The comptometer invented by Dorr Felt is…
November 1887 CE
The comptometer invented by Dorr Felt is the direct descendant of the key-driven machine of Thomas Hill, patented in the USA in 1857, and of the Pascaline invented by Blaise Pascal in France in 1642.
By just replacing the input wheels of the Pascaline by the columns of keys of Hill's machine, Felt had invented the comptometer.
Addition is performed exactly the same way, and both the Pascaline and the Comptometer make use of the 9's complement method for subtraction, but in the case of the comptometer it is the operator who must choose the right keys for the subtrahend (each key has its 9's complement written in miniature letter next to it).

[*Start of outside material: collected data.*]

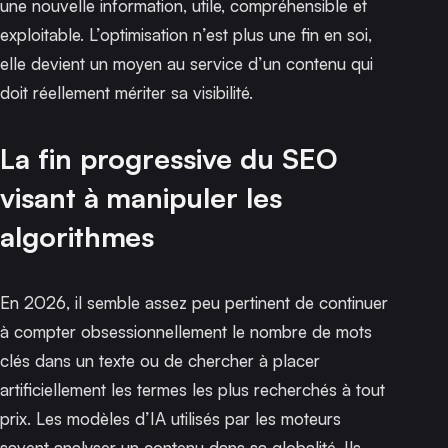
une nouvelle information, utile, compréhensible et
exploitable. L’optimisation n’est plus une fin en soi,
elle devient un moyen au service d’un contenu qui
doit réellement mériter sa visibilité.
La fin progressive du SEO
visant à manipuler les
algorithmes
En 2026, il semble assez peu pertinent de continuer
à compter obsessionnellement le nombre de mots
clés dans un texte ou de chercher à placer
artificiellement les termes les plus recherchés à tout
prix. Les modèles d’IA utilisés par les moteurs
savent analyser un contenu dans sa globalité. Ils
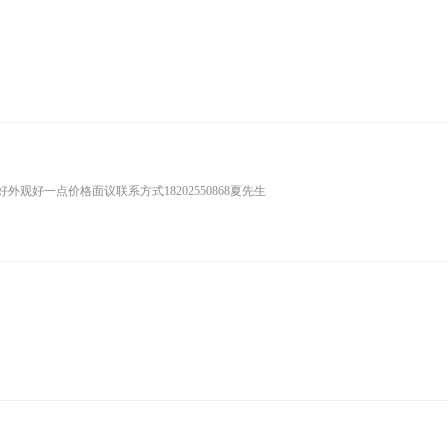
好一点价格面议联系方式18202550868夏先生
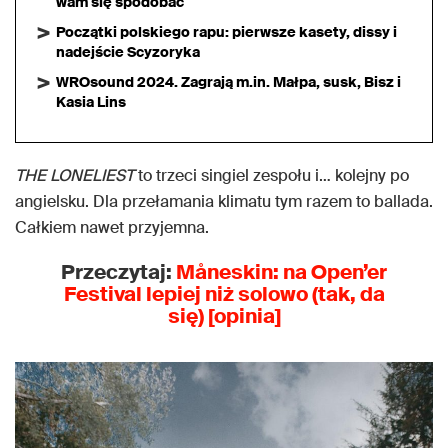
wam się spodobać
Początki polskiego rapu: pierwsze kasety, dissy i
nadejście Scyzoryka
WROsound 2024. Zagrają m.in. Małpa, susk, Bisz i
Kasia Lins
THE LONELIEST
to trzeci singiel zespołu i… kolejny po
angielsku. Dla przełamania klimatu tym razem to ballada.
Całkiem nawet przyjemna.
Przeczytaj:
Måneskin: na Open’er
Festival lepiej niż solowo (tak, da
się) [opinia]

Dorr Felt was born in Newark, Wisconsin where he grew up on the family farm and which he left at age fourteen to seek employment.
In early 1882, at age twenty, he came to Chicago and worked as foreman of a rolling mill that had a daily output valued at two thousand dollars.
During the US Thanksgiving holidays of 1884, he had decided to build the prototype of the comptometer, a new calculating machine that he had invented.
Because of his limited amount of money, he had used a macaroni box for the outside box, and skewers, staples and rubber bands for the mechanism inside.
It was finished soon after New Year's Day, 1885.
Felt brought his idea to Robert Tarrant, the owner of a Chicago workshop, who gave him a salary of six dollars a week, a bench to work on and what will add up to five thousand dollars to build his first practical machine, which he had finished in the autumn of 1886.
The first two patents are granted to Felt on July 19, 1887 and on October 11, 1887.
By September 1887, eight production machines had been built.
Felt and Tarrant sign a partnership contract on November 28, 1887.